Mel Kerr first started generating headlines as a 16-year-old when he was awarded a gold and silver medal in the Cairns’ Steeplechase — an annual three-mile road race that drew competitors from across the province.9 Over the next couple of years, newspaper accounts continued to trumpet his victories in track and field events, which now included not only running in both single and relay events but also field events such as high and long jump.10

Basketball brought Kerr’s next string of successes, and as the captain and center on the Nutana Collegiate high school team, he was considered “one of the best basketball players in the city.”11 He helped his club win three successive city titles as well as one provincial championship.12 Tennis champion was a further addition to his resume after winning city titles in both 1923 and 1924.13 He was also a high scorer for his collegiate hockey team.14

The 1924 Summer Olympics were to be held in Paris, France. In August 1922 Kerr was pegged as a good possibility to be on the Canadian Olympic track team.15 He had won the Saskatchewan provincial title as the best overall competitor at the province’s track and field championship that year, which was awarded based on a combination of track and throwing events — similar to a decathlon. He had led the competition with two first-place finishes, two seconds, and one third, which included a dramatic win in the 220-yard hurdles and a close second in the high jump.16 Kerr’s success continued with winning a Canadian high hurdles event,17 and into 1923 with another provincial track championship title.18

Unfortunately, however, Kerr’s multi-sport versatility and success precluded his Olympic dream. While starring on a rugby team, he suffered a serious knee injury.
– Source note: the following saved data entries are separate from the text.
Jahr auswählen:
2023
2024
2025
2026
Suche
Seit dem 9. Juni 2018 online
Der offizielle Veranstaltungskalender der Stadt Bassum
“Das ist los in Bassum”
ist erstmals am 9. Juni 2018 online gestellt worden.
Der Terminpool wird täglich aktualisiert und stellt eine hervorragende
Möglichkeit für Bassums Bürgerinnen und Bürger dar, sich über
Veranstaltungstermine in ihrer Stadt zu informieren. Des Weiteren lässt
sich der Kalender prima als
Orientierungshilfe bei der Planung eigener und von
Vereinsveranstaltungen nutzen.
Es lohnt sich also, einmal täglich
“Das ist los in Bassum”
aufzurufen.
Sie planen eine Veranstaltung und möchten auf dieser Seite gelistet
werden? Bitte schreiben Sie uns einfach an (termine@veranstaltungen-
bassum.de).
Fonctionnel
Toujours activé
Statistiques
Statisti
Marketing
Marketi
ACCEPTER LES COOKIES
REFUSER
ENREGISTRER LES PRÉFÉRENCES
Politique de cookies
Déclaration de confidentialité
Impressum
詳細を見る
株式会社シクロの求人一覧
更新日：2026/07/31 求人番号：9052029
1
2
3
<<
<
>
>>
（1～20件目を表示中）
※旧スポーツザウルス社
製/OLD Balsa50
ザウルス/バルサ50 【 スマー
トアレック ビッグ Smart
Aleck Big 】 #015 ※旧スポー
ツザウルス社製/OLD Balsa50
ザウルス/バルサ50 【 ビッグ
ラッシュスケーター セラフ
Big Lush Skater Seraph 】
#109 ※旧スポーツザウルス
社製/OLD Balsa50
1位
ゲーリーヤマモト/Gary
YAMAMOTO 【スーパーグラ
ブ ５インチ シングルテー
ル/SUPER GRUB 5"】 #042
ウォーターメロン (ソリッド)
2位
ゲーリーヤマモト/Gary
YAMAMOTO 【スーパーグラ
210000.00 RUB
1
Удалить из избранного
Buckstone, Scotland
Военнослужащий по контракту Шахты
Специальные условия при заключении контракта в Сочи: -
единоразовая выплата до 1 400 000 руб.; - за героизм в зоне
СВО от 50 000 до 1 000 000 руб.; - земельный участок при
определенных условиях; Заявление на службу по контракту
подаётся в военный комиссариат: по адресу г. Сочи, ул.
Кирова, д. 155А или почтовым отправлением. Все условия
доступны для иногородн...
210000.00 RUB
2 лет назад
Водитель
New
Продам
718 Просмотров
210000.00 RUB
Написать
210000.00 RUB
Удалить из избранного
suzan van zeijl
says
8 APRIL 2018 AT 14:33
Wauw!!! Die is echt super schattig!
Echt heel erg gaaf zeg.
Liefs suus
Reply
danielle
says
Mel had joined the Saskwanis Rugby Club, based in Saskatoon. He used his speed and skill playing in the backfield and handling the kicking duties. Heading into the Western Canada Junior Rugby final in November of 1923, he was considered one of the two “best broken-field runners in the west, either senior or junior.”19 He had rushed for seven touchdowns and scored six kicking points in a single league game versus North Battleford. In the championship game against St. John’s College of Winnipeg, the Saskatoon Star-Phoenix gave a glimpse of the grit Kerr could bring to a team: “Mel Kerr, the top scorer of the team, suffered an injured leg, and although he gamely kept going when he should have been on the sidelines, he could not do the work he usually does. Kerr is one of the main cogs in a fine little machine and the whole team suffered.”20

A week later it was revealed that his “badly wrenched knee” had torn ligaments.21 In May of 1924 — nearly seven months later — the Winnipeg Tribune carried the news that Kerr would not take part in the Olympic Trials because of that knee injury.22

After this injury and the loss of his Olympic dream, it was possibly baseball that provided the inspiration during his knee rehabilitation leading into 1924. Over the previous three seasons, Kerr had made a name for himself playing in the Saskatoon Senior Amateur Baseball League. The summer of 1924, while pitching and playing center field for the C. N. R. team, he won the batting title by hitting a hefty .429.23

In January 1925, The Sporting News reported that the Chicago Cubs had signed Kerr, after a scout had recommended Kerr to Cubs president William Veeck Sr.24 This marked the beginning of a lengthy professional career that saw him travel all over the United States. It also changed his personal life in a very positive way.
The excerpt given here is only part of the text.